One aid donation in particular, which has the potential to cause a significant blow to Uganda’s health services, is the postponement of a $90 million loan from the World Bank. World Bank officials have justified this actions by stating that they want “to guarantee the projects the loan was destined to support were not going to be adversely affected by the law.”
This mark’s the largest financial penalty on the country since the law was signed.
The Ugandan government spokesman, Ofwono Opondo calls the World Bank’s recent action “blackmail” while Uganda’s health minister, Dr. Ruhakana Rugunda, has made assurances “homosexuals will not be discriminated against when accessing healthcare” and for individuals to be honest with healthcare workers about his/her sexual orientation especially in matters concerning HIV.
Although it has been claimed health workers will still be required to abide by confidentiality agreements, the question is: will they? Even if confidentiality is observed, will these healthcare workers continue to provide the same quality treatment to an individual who identifies as being gay? Most anti-gay activist believe HIV is a form of punishment on an individual for being gay or just blame the victim outright for having HIV because they are gay. With this kind of thinking, will healthcare workers be unbiased?

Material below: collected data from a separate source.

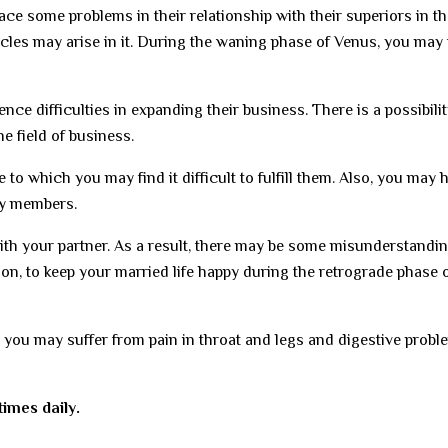
ce some problems in their relationship with their superiors in th
cles may arise in it. During the waning phase of Venus, you may
e difficulties in expanding their business. There is a possibilit
he field of business.
to which you may find it difficult to fulfill them. Also, you may 
ly members.
with your partner. As a result, there may be some misunderstandi
ion, to keep your married life happy during the retrograde phase 
s, you may suffer from pain in throat and legs and digestive probl
imes daily.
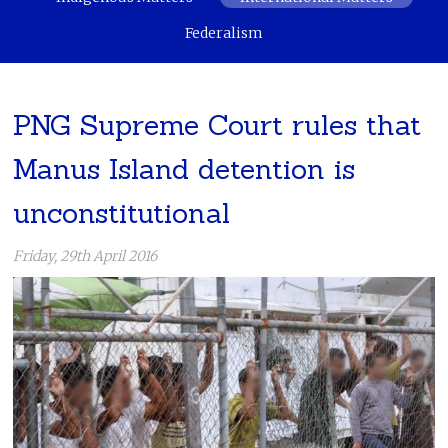
Federalism
PNG Supreme Court rules that
Manus Island detention is
unconstitutional
Friday, 29th April 2016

Following in the footsteps of the World Bank, the United States- which provides a reported $400m in annual aid towards assistance programs in Uganda- has also begun to rethink its aid as a response to the passage of the law. However, Uganda’s health minister believes Uganda would be able to endure even without aid from the U.S.
In addition, Sweden is considering withdrawal of its aid, measuring ($10.8m) and the Netherlands has already stopped aid to Uganda totaling ($9.6m). Whereas Norway and Denmark intend to redirect aid from government to NGOs. If more donors took the same approach as the latter two countries, then the citizens who need help the most wouldn’t be penalized by their government’s actions in signing the bill.
Another cost to Uganda: the countries monetary current, the shilling, has begun losing value due to perceived aid cuts.
Will these aid-halting measures taken by such prominent donors reverse the course Uganda appears to be on? Probably not, at least, not anytime soon. In the meantime, what will become of Uganda’s health project which was designed to aid in maternal health, newborn care and family planning? Although a spokeswoman for the World Bank in Uganda maintains the project will continue despite the hold on aid, how long can it last under financial pressure?
Unfortunately, within the realm of politics, it appears that once again the people who are most in need of aid, are also the first affected by aid-delays incurred from penalties towards governments.